Chaos reigned in the nearby village whence he knew the girl had come. Bombs and gunfire were heard as night began to overtake the land. The orange glow the city emitted was suddenly snuffed as villagers put out their fires. Yahweh walked over to the place where the girl had been standing and picked up from the rubble a charred piece of jewellery—a beautiful stone set in brass, meant to be worn as a broach. It had been in her mother's family for generations. Tonight, all her family would die, leaving the broach without a home, no family, no history that anybody would remember. The village would be wiped out and not a single story would remain giving a hint or clue that the girl and her family, as old as it was, had ever even existed save the broach.

Yahweh looked for a brief moment at the broach in his hands before letting it fall to the earth with a soft clink and crushing it beneath his foot.
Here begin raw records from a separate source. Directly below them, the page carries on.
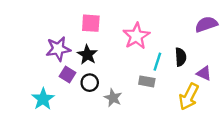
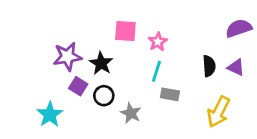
pink square: (91, 23) -> (125, 31), moved
pink star: (136, 36) -> (158, 42), size x0.6
cyan line: (157, 62) -> (156, 71), moved
purple triangle: (204, 73) -> (236, 67), moved

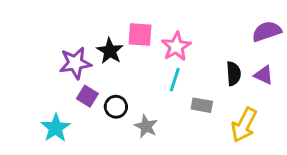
pink star: (158, 42) -> (176, 46), size x1.4
black star: (101, 63) -> (110, 51), moved
gray rectangle: (170, 94) -> (202, 105), moved

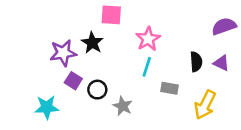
pink square: (140, 34) -> (111, 15), moved
cyan star: (56, 128) -> (47, 107), turned 30

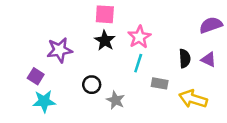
black star: (92, 43) -> (105, 41), moved
purple square: (73, 81) -> (36, 76), moved
yellow arrow: (205, 105) -> (193, 99), turned 80

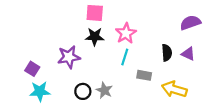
black star: (105, 41) -> (95, 37), turned -30
purple star: (60, 50) -> (69, 57), moved
black circle: (92, 85) -> (83, 91), moved

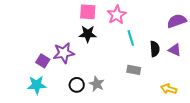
pink star: (126, 33) -> (117, 15), moved
cyan line: (125, 57) -> (131, 38), moved, turned -35
purple square: (32, 69) -> (43, 61), moved
yellow arrow: (174, 89) -> (169, 89), moved, size x0.7

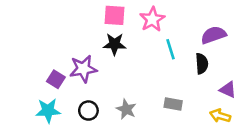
purple semicircle: (177, 21) -> (214, 35), moved
purple triangle: (175, 50) -> (228, 90), moved
gray rectangle: (134, 70) -> (173, 104), moved
black circle: (77, 85) -> (88, 111), moved

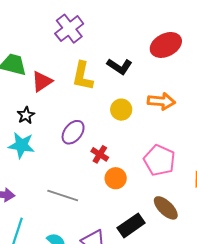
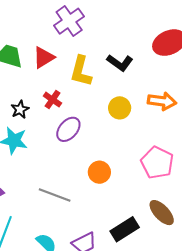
red triangle: (42, 81) -> (44, 57), moved
red cross: (100, 154) -> (52, 100), moved
orange circle: (116, 178) -> (99, 172), moved

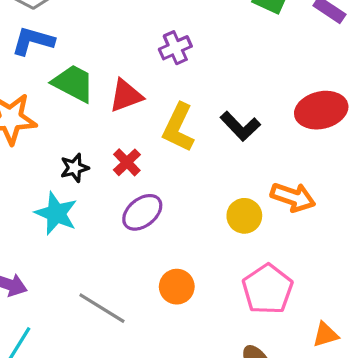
purple cross: (69, 21) -> (175, 48), size x0.7
yellow circle: (120, 108) -> (244, 216), moved

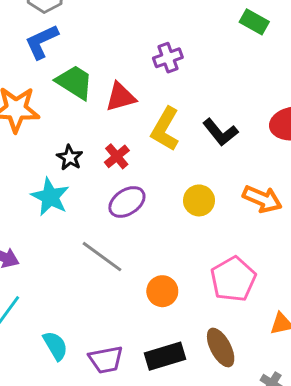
blue L-shape: (33, 41) -> (42, 42), turned -45
black star: (74, 168) -> (70, 158), turned -30
yellow circle: (244, 216) -> (199, 200), moved
orange circle: (177, 287) -> (162, 291), moved
gray line: (102, 308) -> (102, 257), moved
As he heard the footsteps coming up behind him he raised a hand wishing to stop time, but in his current state He knew he couldn't; he also knew he couldn't rely on his all-power to save himself. It was time for God, the Great and Terrible to obliterate God, the Meek. His all-seeing eye watched from outside himself, watched from the centre. Another paradox, he thought and he smiled to himself grimly; but the smile faltered as a shout was let out behind him, and suddenly rough hands grabbed him and threw him down to the ground.

His attackers, thinking he was a man from the village being destroyed—an escapee—, set to work beating him and cutting away at his body—stabbing at him and asking him questions he couldn't answer until, at last, he was pulled up by the shoulders and was made to kneel in the gravel. Their bullets passed through his body causing him to twitch and wrench in a vain attempt to stop the pain, the hand of a man yanking his hair, pulling his head up, keeping him upright. He cried out to himself, shouting, "God! Make it stop! I beg you!"
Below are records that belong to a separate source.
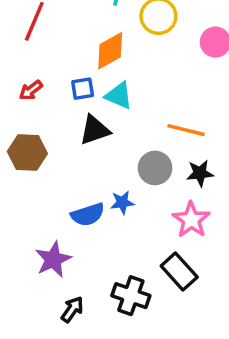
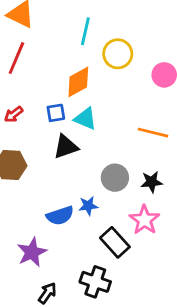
orange line: (186, 130) -> (153, 133), moved
black rectangle: (179, 271) -> (115, 242), moved

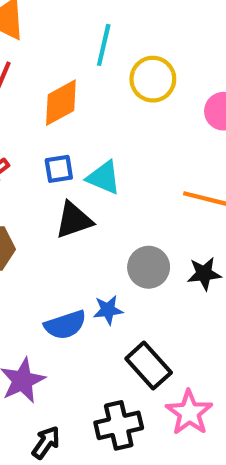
orange diamond: (78, 82) -> (61, 103), moved
pink star: (144, 220) -> (189, 413), moved
black cross: (95, 282) -> (119, 425), turned -32

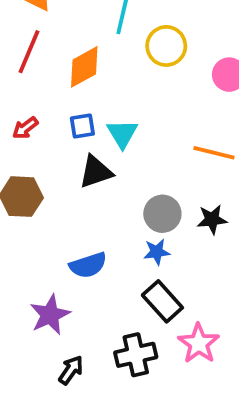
cyan triangle: (104, 177) -> (122, 134), turned 36
blue star: (108, 310) -> (157, 252), moved

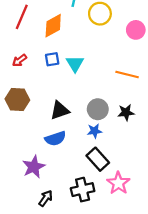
black triangle: (96, 172) -> (60, 110), moved

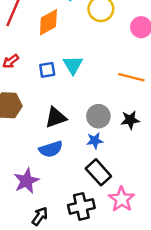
blue square: (52, 59) -> (47, 70), moved

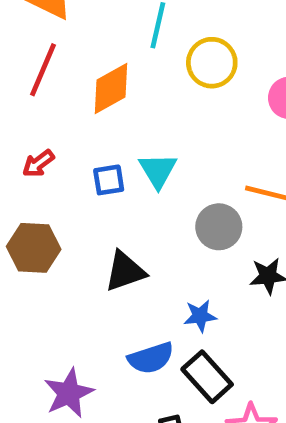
gray circle: (98, 116) -> (219, 227), moved
blue semicircle: (51, 149) -> (151, 358), moved

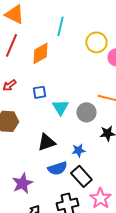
yellow circle: (212, 63) -> (96, 42), moved
cyan triangle: (158, 171) -> (60, 107), moved
black triangle: (125, 271) -> (46, 142), moved

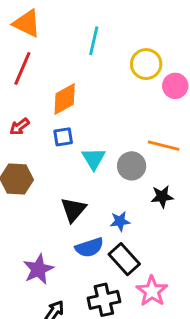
orange diamond: (40, 53) -> (65, 99), moved
black triangle: (46, 142) -> (73, 210), turned -30

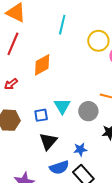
blue square: (63, 137) -> (41, 115), moved

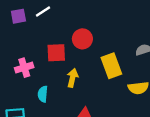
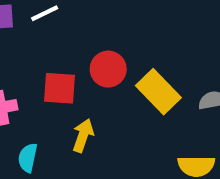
yellow rectangle: (111, 66) -> (158, 92), moved, turned -30

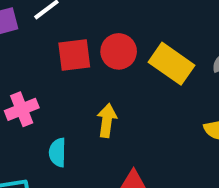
red square: (60, 88) -> (74, 55), moved

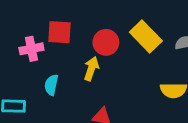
red circle: (119, 51) -> (106, 42), moved
red square: (74, 55) -> (60, 32), moved

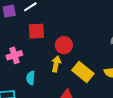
red square: (60, 32) -> (36, 31), moved
yellow rectangle: (146, 37) -> (83, 72), moved

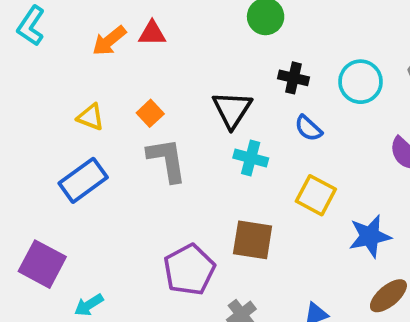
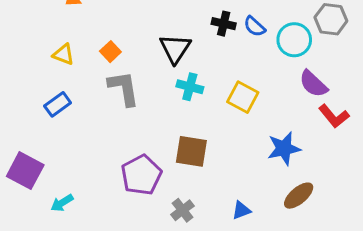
cyan circle: (361, 82) -> (294, 40), moved
blue semicircle: (308, 128) -> (255, 27), moved
blue rectangle: (83, 180) -> (58, 104), size x0.7
yellow square: (316, 195) -> (243, 97), moved

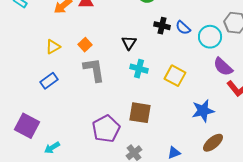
black triangle: (175, 49) -> (129, 43), size x0.7
yellow triangle: (63, 54) -> (53, 47), turned -49

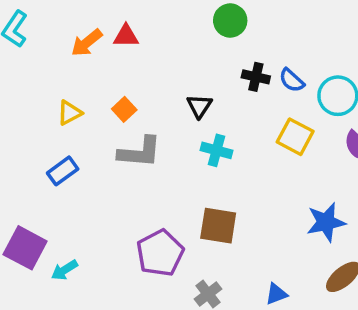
gray L-shape: (94, 70) -> (140, 152), turned 104
yellow square: (175, 76) -> (295, 137), moved
cyan arrow: (52, 148) -> (64, 270), moved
The cry fell on deaf ears as he felt his body burst, his life force draining from his limbs, as he fell forward to the ground. He tried his best to cling for life, praying for an end to the agony. His breaths became raspy has he sought to take deeper breaths. Maybe if he could just force himself to breathe he could live! He could survive this.

The men standing round him merely laughed and one finally leant down, putting a pistol to his head. "Please, don't kill me," he begged, tears running down His face. The man smiled and lowered his gun, so when the shot came from behind, shattering his skull, it took him by complete surprise but only for a moment. His eyes crossed, he found himself unable to think, unable to breathe, his head was on fire, and his breath left him on an exhale he was no longer conscious of nor unable to stop as his head went limp and hit the ground.

Instantly he found himself standing before Himself, reflected as it were, in a mirror. "It was bad this time," Adonai said to the injured avatar standing before him.

"Yeah . . . really bad. It always is, you know?"

"I know."

"How are the others?"

"As well as We can be, but you know that; you can talk to them, too."

The other avatars were speaking to God and each other individually and collectively. They were all suddenly, instantly, One; even as they always were, their sense of individuality obliterated yet ever-present.

He conversed with Himself and himself to hear and share the experience He'd had within.

"We can spare no one," the Chorus said in unison, "not even Ourself," the Silence finished.

At those words, He became himself again: no longer the frightened, meek god, but God, the force to be reckoned with. He was Two and One again. He was a sacrifice made unto Himself.

He went down again, to a place where the dawn was just breaking, and there he landed, choosing to forget he was a god, choosing to forget his memories. He lost foresight and his ability to see time all at once—yet he was still God, the All Knowing. He embraced His contradiction—His being both and neither, and His landing was soft.